Human activity has increased the atmospheric input of nitrogen (N) and acidic compounds to eastern deciduous forests. As N accumulates, other nutrients like phosphorus (P) may have a greater influence on limiting ecosystem processes. Available soil P also might become scarcer due to soil acidification promoting the formation recalcitrant P compounds. We hypothesize that chronic acidic deposition is promoting P limitation in acidic hardwood forests, but it will be more severe on older unglaciated soils in comparison to younger glaciated soils. We tested this hypothesis by manipulating the pH and P availability in oak-maple-beech dominated forests from two Ohio ecoregions, Erie Drift Plain and Western Allegheny Plateau. These regions have similar soil pH and texture, but differ in soil properties due to age and climate. The experiment was established in 2009 where lime was added to increase soil pH from 4.2 to 6.5 (elevated pH); P was added to triple readily available phosphate pools (elevated P); and a cross-treatment of lime and P (elevated pH+P).

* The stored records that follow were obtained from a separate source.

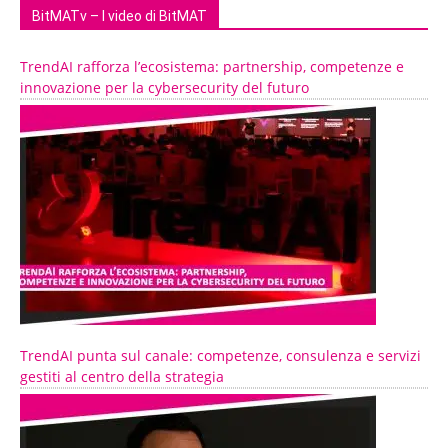
BitMATv – I video di BitMAT
TrendAI rafforza l’ecosistema: partnership, competenze e
innovazione per la cybersecurity del futuro
TrendAI punta sul canale: competenze, consulenza e servizi
gestiti al centro della strategia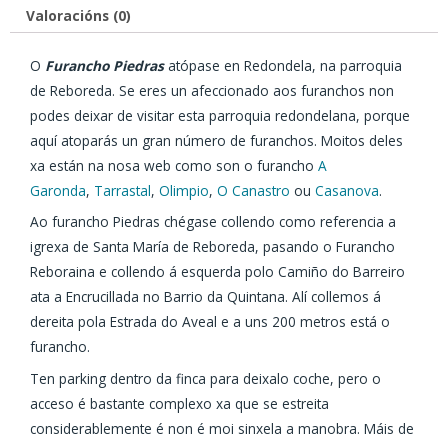
Valoracións (0)
O
Furancho Piedras
atópase en Redondela, na parroquia
de Reboreda. Se eres un afeccionado aos furanchos non
podes deixar de visitar esta parroquia redondelana, porque
aquí atoparás un gran número de furanchos. Moitos deles
xa están na nosa web como son o furancho
A
Garonda
,
Tarrastal
,
Olimpio
,
O Canastro
ou
Casanova
.
Ao furancho Piedras chégase collendo como referencia a
igrexa de Santa María de Reboreda, pasando o Furancho
Reboraina e collendo á esquerda polo Camiño do Barreiro
ata a Encrucillada no Barrio da Quintana. Alí collemos á
dereita pola Estrada do Aveal e a uns 200 metros está o
furancho.
Ten parking dentro da finca para deixalo coche, pero o
acceso é bastante complexo xa que se estreita
considerablemente é non é moi sinxela a manobra. Máis de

In this study, our efforts were focused on Acer spp. Tree productivity was determined via annual DBH measurements, and canopy foliar N/P ratio was used as a proxy of P limitation.
Results/Conclusions
We observed no significant difference in Acer spp. growth, however unglaciated annual Acer spp. basal area did increase by 28% (P = 0.14) in the elevated pH+P treatment when compared to the controls. In the glaciated site, the elevated pH+P treatment increased foliar P by 18% when compared to the controls. Foliar P in the unglaciated site increased by 56% and 72% for the elevated P and elevated pH+P, respectively, when compared to the controls. Treatments had no effect on foliar N, but glaciated leaves had 18% more N than unglaciated leaves. Control foliar N/P ratio was 15.6 for glaciated site, but 18.0 for the unglaciated site. Results support our hypothesis, and indicated P limitation in the unglaciated forests, and mild P limitation in the glaciated forests. In the glaciated forests, the elevated pH+P treatment decreased foliar N/P by 18% and in the unglaciated forests, the elevated P and pH+P treatments decreased foliar N/P by 35% and 43%, respectively. These results suggest adding P shifted Acer spp. from being P-limited to N limited (i.e. N/P < 12). It remains to be seen whether these results will apply to other tree species or result in greater aboveground growth and/or shifts in NPP allocation.